## Task requirements
Scan the records for the string "JONES" and state how many lines contain it, using the number alone.

----- Exercise materials -----

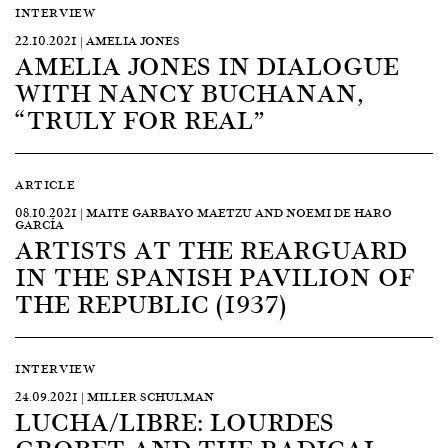
INTERVIEW
22.10.2021 | AMELIA JONES
AMELIA JONES IN DIALOGUE
WITH NANCY BUCHANAN,
“TRULY FOR REAL”
ARTICLE
08.10.2021 | MAITE GARBAYO MAETZU AND NOEMI DE HARO
GARCÍA
ARTISTS AT THE REARGUARD
IN THE SPANISH PAVILION OF
THE REPUBLIC (1937)
INTERVIEW
24.09.2021 | MILLER SCHULMAN
LUCHA/LIBRE: LOURDES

-----

## Your response
2